IAN HUNTER – Diary of a Rock ‘N’ Roll Star (2018 Edition)
- by J.N.
- Posted on 21-12-2018
The living legend that is Mott the Hoople’s Ian Hunter chronicled and documented their tour of the US back in 1972 and as it turned out, his diary notes eventually turned into a literary classic that remains unsurpassed to this very day. I cannot thank the ever-awesome Omnibus Press in the UK enough for reissuing this gem of a book as it is as riveting and entertaining to read now as it was when I first read it years ago. It has lost none its power and evocative quality over the years – that is for sure.
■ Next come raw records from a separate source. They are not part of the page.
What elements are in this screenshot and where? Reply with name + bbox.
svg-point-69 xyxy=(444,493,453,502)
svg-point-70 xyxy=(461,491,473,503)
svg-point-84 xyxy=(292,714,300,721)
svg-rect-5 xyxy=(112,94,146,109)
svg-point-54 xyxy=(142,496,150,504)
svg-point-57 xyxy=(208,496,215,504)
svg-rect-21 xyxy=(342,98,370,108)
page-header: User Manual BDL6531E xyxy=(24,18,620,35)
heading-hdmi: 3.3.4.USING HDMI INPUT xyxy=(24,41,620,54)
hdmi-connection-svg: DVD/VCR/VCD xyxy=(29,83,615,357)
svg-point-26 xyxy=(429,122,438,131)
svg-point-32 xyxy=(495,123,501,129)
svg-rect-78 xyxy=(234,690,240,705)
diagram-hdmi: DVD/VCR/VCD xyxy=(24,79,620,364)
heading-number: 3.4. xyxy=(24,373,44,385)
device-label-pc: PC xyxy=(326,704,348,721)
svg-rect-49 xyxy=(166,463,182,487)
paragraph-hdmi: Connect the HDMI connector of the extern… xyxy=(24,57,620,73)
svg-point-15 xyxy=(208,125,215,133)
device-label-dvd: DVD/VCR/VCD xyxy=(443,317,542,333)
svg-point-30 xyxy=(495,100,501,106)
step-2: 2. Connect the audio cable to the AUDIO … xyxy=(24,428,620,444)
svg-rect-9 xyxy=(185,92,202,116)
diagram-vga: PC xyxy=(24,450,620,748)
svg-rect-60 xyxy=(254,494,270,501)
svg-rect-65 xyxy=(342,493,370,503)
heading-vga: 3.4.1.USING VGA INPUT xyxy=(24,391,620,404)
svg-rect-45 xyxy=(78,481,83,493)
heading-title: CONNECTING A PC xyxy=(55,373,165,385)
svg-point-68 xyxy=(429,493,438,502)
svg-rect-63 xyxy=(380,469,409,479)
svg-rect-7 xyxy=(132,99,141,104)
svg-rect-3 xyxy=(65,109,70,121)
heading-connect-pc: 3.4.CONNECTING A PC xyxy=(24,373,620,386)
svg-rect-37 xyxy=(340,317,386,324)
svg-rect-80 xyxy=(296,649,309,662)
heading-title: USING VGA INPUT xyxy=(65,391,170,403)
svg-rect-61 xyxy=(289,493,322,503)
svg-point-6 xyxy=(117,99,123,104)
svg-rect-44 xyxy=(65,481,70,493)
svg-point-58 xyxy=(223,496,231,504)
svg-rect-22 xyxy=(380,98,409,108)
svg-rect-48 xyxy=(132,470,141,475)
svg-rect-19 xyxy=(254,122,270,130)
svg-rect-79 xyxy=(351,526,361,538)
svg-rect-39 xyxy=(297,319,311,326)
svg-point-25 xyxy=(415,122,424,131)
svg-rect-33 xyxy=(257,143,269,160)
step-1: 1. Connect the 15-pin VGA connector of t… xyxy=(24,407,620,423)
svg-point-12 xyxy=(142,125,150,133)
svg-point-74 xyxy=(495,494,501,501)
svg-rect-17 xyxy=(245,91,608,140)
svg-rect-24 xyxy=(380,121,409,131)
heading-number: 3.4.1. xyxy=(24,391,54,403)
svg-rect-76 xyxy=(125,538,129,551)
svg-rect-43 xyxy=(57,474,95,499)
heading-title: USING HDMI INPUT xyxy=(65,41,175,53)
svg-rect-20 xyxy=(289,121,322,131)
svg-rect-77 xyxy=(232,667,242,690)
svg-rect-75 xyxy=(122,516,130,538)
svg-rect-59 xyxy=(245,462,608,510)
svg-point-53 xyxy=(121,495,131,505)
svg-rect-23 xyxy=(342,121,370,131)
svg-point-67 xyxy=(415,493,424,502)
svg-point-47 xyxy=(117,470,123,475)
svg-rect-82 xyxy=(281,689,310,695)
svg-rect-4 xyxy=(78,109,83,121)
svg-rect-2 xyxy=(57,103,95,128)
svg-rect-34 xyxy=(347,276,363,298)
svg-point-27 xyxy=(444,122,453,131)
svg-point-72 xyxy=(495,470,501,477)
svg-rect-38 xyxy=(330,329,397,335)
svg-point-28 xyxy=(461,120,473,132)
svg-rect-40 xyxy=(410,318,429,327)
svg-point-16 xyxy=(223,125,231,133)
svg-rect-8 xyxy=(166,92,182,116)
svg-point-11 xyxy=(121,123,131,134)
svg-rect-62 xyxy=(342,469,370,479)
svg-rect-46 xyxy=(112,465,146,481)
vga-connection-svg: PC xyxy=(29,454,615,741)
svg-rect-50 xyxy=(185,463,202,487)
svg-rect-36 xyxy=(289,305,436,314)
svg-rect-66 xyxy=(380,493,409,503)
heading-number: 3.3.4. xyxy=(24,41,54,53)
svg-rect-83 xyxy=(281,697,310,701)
This 2018 edition includes a warm, passionate, and heartfelt foreword penned by none other than Johnny Depp and a brilliant epilogue by Hunter himself as well as some diary notes from a tour in Japan that took place in 2015. So, this is not merely a new version of an old classic; it is a revised edition including new material. Even if you have an old version of the book lying around somewhere, you ought to invest in this new one too. Trust me, it will be the perfect Christmas present for yourself this year. There was simply nothing like “Diary of a Rock ‘N’ Roll Star” out there when it was first published, and to a certain degree, there still is not. It marked the dawn of a new era in literature on music and offered a marvelous insight into the inner working of a band and its crew on tour. Anything that you can possibly imagine involving catastrophic gigs, lousy travel plans and even lousier logistics, crappy food, uppers, downers, drinks, groupies, trying to stay in touch with friends and family back home in the UK, traffic jams, cancelled flights, sneaking into Graceland to meet Elvis Presley, constantly prowling second-hand shops for used guitars, and much more is included in the book. Hunter’s style of writing is saturated with wit, irony, and sarcasm, and his humorous perspective on his encounters with Americans, fans, managers, promoters, waiters, and his interrelationships with his fellow band mates, are incredibly rewarding to immerse oneself in as his way of storytelling makes you feel as if you were right there with him. If Jack Kerouac’s “On the Road” had instead been a diary by a rock musician, Hunter’s excellent piece of literature would be it.
“Diary of a Rock ‘N’ Roll Star” is essential reading and a must-have for any fan of rock music. It changed peoples’ perspective on what it meant to be a working musician back in the 70s, and nowadays, nearly fifty years later, there is still no other piece of literature on rock ‘n’ roll out there that is as penetrating, insightful, and inspired as this one. A literary masterpiece? You bet!